Сын создал свою семью, но я осталась за пределами её границ

Меня зовут Иван Петрович. Мне семьдесят два. Живу один в старом доме на окраине провинциального городка, где когда-то кипела жизнь. Во дворе мой сын когда-то носился босиком по траве, звал меня мастерить шалаш из старого ватного одеяла, а мы с ним пекли картошку в золе и грезили о будущем. Тогда мне казалось, что это счастье — на всю жизнь. Что я нужен, что важен. Но годы идут своим чередом, и теперь в доме — только тишина. Пыль на самоваре, шорох мыши за печкой да изредка — тявканье соседского пса Барбоса за калиткой.

Моего сына зовут Дмитрий. Его мать, моя покойная жена Галина, ушла из жизни лет десять назад. После этого он остался для меня единственной родной душой. Последней ниточкой, связывающей с тем временем, когда в доме ещё было тепло и уют.

Воспитывали мы его в строгости, но и любви не жалели. Я вкалывал, не разгибая спины, чтобы семья ни в чём не нуждалась. Галя была душой дома, а я — его опорой. Не всегда был рядом, но в важные моменты — приходил. На работе — подчинённый, дома — отец. Учил его кататься на велосипеде, чинил ему первую «Волгу», на которой он потом уехал учиться в областной центр. Гордился им. Каждый день.

Когда Дима женился, я искренне радовался. Его избранница, Наталья, сначала показалась мне скромной и доброй. Поселились они в новом районе. Ладно, думал, пусть строят свою жизнь. А я помогу, чем смогу. Мечтал, что буду навещать их, нянчить внуков, читать им на ночь сказки про Жар-птицу. Но вышло иначе.

Сперва звонки стали реже. Потом — только по праздникам. Я приходил сам — с блинами, с пряниками. Один раз дверь открыли, но сказали, что у Наташи голова болит. В другой — внук спал. А в третий просто не ответили. После этого я перестал стучаться.

Не ругался. Не упрекал. Ждал.
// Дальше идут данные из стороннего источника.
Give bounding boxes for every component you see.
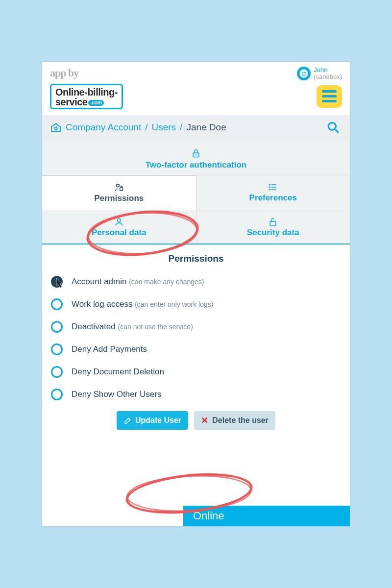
svg-point-14 [270, 187, 270, 188]
perm-label: Deny Add Payments [72, 344, 147, 354]
perm-item-account-admin: Account admin (can make any changes) [51, 276, 341, 288]
svg-rect-9 [120, 188, 122, 191]
logo-suffix: .com [88, 100, 103, 106]
tab-permissions[interactable]: Permissions [42, 175, 196, 210]
pointer-icon [51, 276, 66, 291]
permissions-list: Account admin (can make any changes) Wor… [51, 276, 341, 400]
perm-item-deny-document-deletion: Deny Document Deletion [51, 366, 341, 378]
update-user-button[interactable]: Update User [117, 411, 188, 430]
svg-text:2: 2 [195, 153, 196, 156]
perm-label: Work log access [72, 299, 132, 309]
menu-button[interactable] [317, 85, 342, 108]
perm-item-deactivated: Deactivated (can not use the service) [51, 321, 341, 333]
tab-permissions-label: Permissions [42, 194, 196, 203]
edit-icon [123, 416, 132, 425]
breadcrumb: Company Account / Users / Jane Doe [50, 122, 226, 133]
header: app by John (sandbox) Online-billing- [42, 62, 350, 109]
user-menu[interactable]: John (sandbox) [297, 67, 342, 81]
svg-point-3 [55, 127, 57, 129]
perm-item-deny-show-users: Deny Show Other Users [51, 389, 341, 400]
svg-point-0 [299, 69, 308, 78]
tab-security-label: Security data [196, 228, 350, 238]
search-icon [327, 121, 340, 134]
radio-deny-add-payments[interactable] [51, 343, 63, 355]
delete-user-button[interactable]: ✕ Delete the user [194, 411, 275, 430]
perm-item-work-log: Work log access (can enter only work log… [51, 298, 341, 310]
tab-security-data[interactable]: Security data [196, 210, 350, 244]
svg-point-16 [117, 219, 121, 222]
perm-label: Account admin [72, 277, 126, 286]
svg-point-13 [270, 184, 270, 185]
update-user-label: Update User [135, 416, 181, 425]
perm-hint: (can make any changes) [129, 278, 204, 286]
radio-deny-show-users[interactable] [51, 389, 63, 400]
logo[interactable]: Online-billing- service.com [50, 84, 123, 109]
online-label: Online [193, 510, 224, 522]
user-name: John [314, 67, 342, 74]
unlock-icon [196, 217, 350, 227]
panel-title: Permissions [51, 253, 341, 264]
svg-rect-17 [270, 221, 276, 225]
app-by-label: app by [50, 67, 78, 79]
radio-deactivated[interactable] [51, 321, 63, 333]
svg-point-2 [304, 72, 306, 74]
avatar-icon [299, 69, 309, 78]
perm-label: Deactivated [72, 322, 116, 331]
svg-point-15 [270, 189, 270, 190]
svg-point-1 [302, 72, 303, 74]
svg-point-4 [328, 122, 336, 130]
permissions-panel: Permissions Account admin (can make any … [42, 245, 350, 434]
home-icon [50, 122, 62, 133]
tab-two-factor[interactable]: 2 Two-factor authentication [42, 140, 350, 175]
perm-label: Deny Document Deletion [72, 367, 164, 376]
close-icon: ✕ [201, 415, 208, 426]
person-icon [42, 217, 196, 227]
lock-icon: 2 [42, 148, 350, 158]
tab-personal-data[interactable]: Personal data [42, 210, 196, 244]
online-status-bar[interactable]: Online [183, 506, 350, 526]
radio-account-admin[interactable] [51, 276, 63, 288]
perm-hint: (can not use the service) [118, 323, 193, 331]
breadcrumb-root[interactable]: Company Account [66, 122, 141, 133]
list-icon [196, 182, 350, 192]
logo-line2: service [55, 97, 87, 107]
hamburger-icon [322, 90, 337, 93]
tab-personal-label: Personal data [42, 228, 196, 238]
svg-point-8 [116, 184, 119, 187]
app-frame: app by John (sandbox) Online-billing- [42, 62, 350, 526]
perm-label: Deny Show Other Users [72, 390, 161, 399]
breadcrumb-users[interactable]: Users [151, 122, 176, 133]
breadcrumb-bar: Company Account / Users / Jane Doe [42, 115, 350, 140]
search-button[interactable] [324, 119, 342, 136]
tab-preferences-label: Preferences [196, 193, 350, 203]
perm-hint: (can enter only work logs) [135, 300, 213, 308]
tab-two-factor-label: Two-factor authentication [42, 160, 350, 170]
perm-item-deny-add-payments: Deny Add Payments [51, 343, 341, 355]
tab-preferences[interactable]: Preferences [196, 175, 350, 210]
user-environment: (sandbox) [314, 74, 342, 80]
radio-deny-document-deletion[interactable] [51, 366, 63, 378]
logo-line1: Online-billing- [55, 87, 118, 97]
tab-area: 2 Two-factor authentication Permissions [42, 140, 350, 245]
svg-line-5 [335, 129, 339, 133]
radio-work-log[interactable] [51, 298, 63, 310]
avatar [297, 67, 311, 80]
breadcrumb-current: Jane Doe [186, 122, 226, 133]
delete-user-label: Delete the user [212, 416, 269, 425]
action-buttons: Update User ✕ Delete the user [51, 411, 341, 434]
user-lock-icon [42, 183, 196, 193]
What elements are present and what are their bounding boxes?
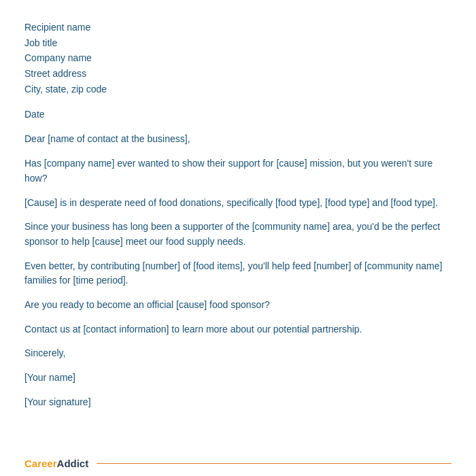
your-signature: [Your signature] [24, 395, 452, 410]
salutation: Dear [name of contact at the business], [24, 132, 452, 147]
paragraph-3: Since your business has long been a supp… [24, 220, 452, 249]
paragraph-4: Even better, by contributing [number] of… [24, 259, 452, 288]
paragraph-1: Has [company name] ever wanted to show t… [24, 156, 452, 186]
paragraph-5: Are you ready to become an official [cau… [24, 298, 452, 313]
paragraph-6: Contact us at [contact information] to l… [24, 322, 452, 337]
footer: CareerAddict [0, 451, 476, 476]
page: Recipient name Job title Company name St… [0, 0, 476, 476]
recipient-name: Recipient name [24, 20, 452, 35]
your-name: [Your name] [24, 371, 452, 386]
city-state-zip: City, state, zip code [24, 82, 452, 97]
logo: CareerAddict [24, 458, 88, 469]
paragraph-2: [Cause] is in desperate need of food don… [24, 196, 452, 211]
logo-career: Career [24, 458, 57, 469]
street-address: Street address [24, 67, 452, 82]
letter-body: Dear [name of contact at the business], … [24, 132, 452, 462]
date: Date [24, 109, 452, 120]
job-title: Job title [24, 36, 452, 51]
company-name: Company name [24, 51, 452, 66]
sincerely: Sincerely, [24, 346, 452, 361]
footer-divider [97, 463, 452, 464]
address-block: Recipient name Job title Company name St… [24, 20, 452, 97]
logo-addict: Addict [57, 458, 89, 469]
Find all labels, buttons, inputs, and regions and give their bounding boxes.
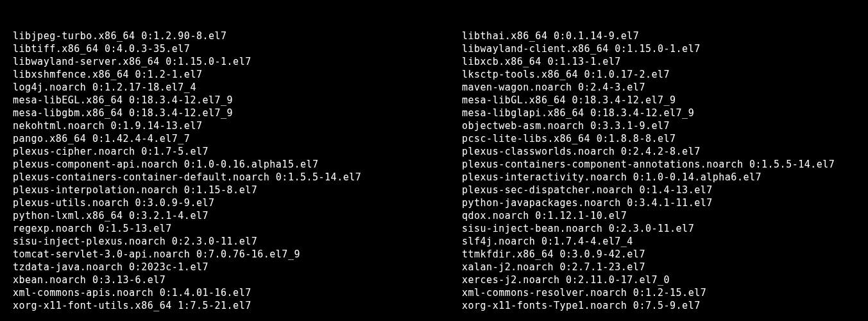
package-line: libthai.x86_64 0:0.1.14-9.el7	[462, 30, 868, 42]
package-column-left: libjpeg-turbo.x86_64 0:1.2.90-8.el7libti…	[13, 30, 462, 312]
package-column-right: libthai.x86_64 0:0.1.14-9.el7libwayland-…	[462, 30, 868, 312]
package-line: libwayland-server.x86_64 0:1.15.0-1.el7	[13, 55, 462, 68]
package-line: xalan-j2.noarch 0:2.7.1-23.el7	[462, 261, 868, 273]
package-line: xml-commons-apis.noarch 0:1.4.01-16.el7	[13, 286, 462, 299]
package-line: mesa-libGL.x86_64 0:18.3.4-12.el7_9	[462, 94, 868, 107]
package-line: sisu-inject-bean.noarch 0:2.3.0-11.el7	[462, 222, 868, 235]
package-line: plexus-cipher.noarch 0:1.7-5.el7	[13, 145, 462, 158]
package-line: tzdata-java.noarch 0:2023c-1.el7	[13, 261, 462, 273]
package-line: objectweb-asm.noarch 0:3.3.1-9.el7	[462, 119, 868, 132]
package-line: plexus-containers-component-annotations.…	[462, 158, 868, 171]
package-line: plexus-interactivity.noarch 0:1.0-0.14.a…	[462, 171, 868, 184]
package-line: slf4j.noarch 0:1.7.4-4.el7_4	[462, 235, 868, 248]
package-line: plexus-classworlds.noarch 0:2.4.2-8.el7	[462, 145, 868, 158]
package-line: mesa-libgbm.x86_64 0:18.3.4-12.el7_9	[13, 107, 462, 119]
package-line: lksctp-tools.x86_64 0:1.0.17-2.el7	[462, 68, 868, 81]
package-line: plexus-utils.noarch 0:3.0.9-9.el7	[13, 196, 462, 209]
package-line: plexus-interpolation.noarch 0:1.15-8.el7	[13, 184, 462, 196]
package-line: libxcb.x86_64 0:1.13-1.el7	[462, 55, 868, 68]
package-line: sisu-inject-plexus.noarch 0:2.3.0-11.el7	[13, 235, 462, 248]
package-line: xorg-x11-fonts-Type1.noarch 0:7.5-9.el7	[462, 299, 868, 312]
package-line: pango.x86_64 0:1.42.4-4.el7_7	[13, 132, 462, 145]
package-line: mesa-libglapi.x86_64 0:18.3.4-12.el7_9	[462, 107, 868, 119]
package-line: maven-wagon.noarch 0:2.4-3.el7	[462, 81, 868, 94]
package-line: xerces-j2.noarch 0:2.11.0-17.el7_0	[462, 273, 868, 286]
package-line: libjpeg-turbo.x86_64 0:1.2.90-8.el7	[13, 30, 462, 42]
package-line: python-javapackages.noarch 0:3.4.1-11.el…	[462, 196, 868, 209]
package-line: xbean.noarch 0:3.13-6.el7	[13, 273, 462, 286]
package-line: xml-commons-resolver.noarch 0:1.2-15.el7	[462, 286, 868, 299]
package-line: ttmkfdir.x86_64 0:3.0.9-42.el7	[462, 248, 868, 261]
package-line: plexus-sec-dispatcher.noarch 0:1.4-13.el…	[462, 184, 868, 196]
package-line: regexp.noarch 0:1.5-13.el7	[13, 222, 462, 235]
package-line: plexus-containers-container-default.noar…	[13, 171, 462, 184]
terminal-output: libjpeg-turbo.x86_64 0:1.2.90-8.el7libti…	[0, 0, 868, 321]
package-line: plexus-component-api.noarch 0:1.0-0.16.a…	[13, 158, 462, 171]
package-line: tomcat-servlet-3.0-api.noarch 0:7.0.76-1…	[13, 248, 462, 261]
package-line: nekohtml.noarch 0:1.9.14-13.el7	[13, 119, 462, 132]
package-line: libxshmfence.x86_64 0:1.2-1.el7	[13, 68, 462, 81]
package-line: mesa-libEGL.x86_64 0:18.3.4-12.el7_9	[13, 94, 462, 107]
package-line: libtiff.x86_64 0:4.0.3-35.el7	[13, 42, 462, 55]
package-line: log4j.noarch 0:1.2.17-18.el7_4	[13, 81, 462, 94]
package-line: python-lxml.x86_64 0:3.2.1-4.el7	[13, 209, 462, 222]
package-line: xorg-x11-font-utils.x86_64 1:7.5-21.el7	[13, 299, 462, 312]
package-line: pcsc-lite-libs.x86_64 0:1.8.8-8.el7	[462, 132, 868, 145]
package-line: libwayland-client.x86_64 0:1.15.0-1.el7	[462, 42, 868, 55]
package-line: qdox.noarch 0:1.12.1-10.el7	[462, 209, 868, 222]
Утешал себя: дела, работа, семья — потом наверстаем. Но шли годы, и стало ясно — места для меня у них нет. Даже в день поминок по Гале они не приехали. Лишь позвонили — на минуту.

Недавно случайно встретил Дмитрия на рынке. Вёл за руку сынишку, нёс авоську с продуктами. Окликнул — сердце ёкнуло. А он обернулся, взглянул, будто на незнакомца. «Папа, ты как?» — спросил. Я махнул рукой: мол, ничего. Он кивнул. «Нам бы поторопиться», — сказал. И ушёл.

Долго шёл домой. Шагал и думал — где ошибся? Почему сын стал мне чужим? Может, был слишком суров? Или, напротив, слишком мягок? А может, просто стал обузой — со своим стариковским брюзжанием да воспоминаниями…

Теперь я себе и семья, и опора. Завариваю чай вприкуску с баранками, перечитываю старые письма Гали, иногда выхожу на крылечко — смотрю, как соседские ребятишки играют в лапту. Бабка Матрёна через забор иногда покрикивает: «Иван Петрович, живой?» Киваю в ответ. Вот и вся жизнь.

Сына люблю. Всё так же. Но ждать перестал. Видно, так устроено — родители отпускают детей, а те… даже не оглядываются.

И, наверное, в этом вся суть. Взрослеть приходится не только детям. Но и нам, старикам. Особенно когда понимаешь, что те, ради кого жил, теперь живут — без тебя.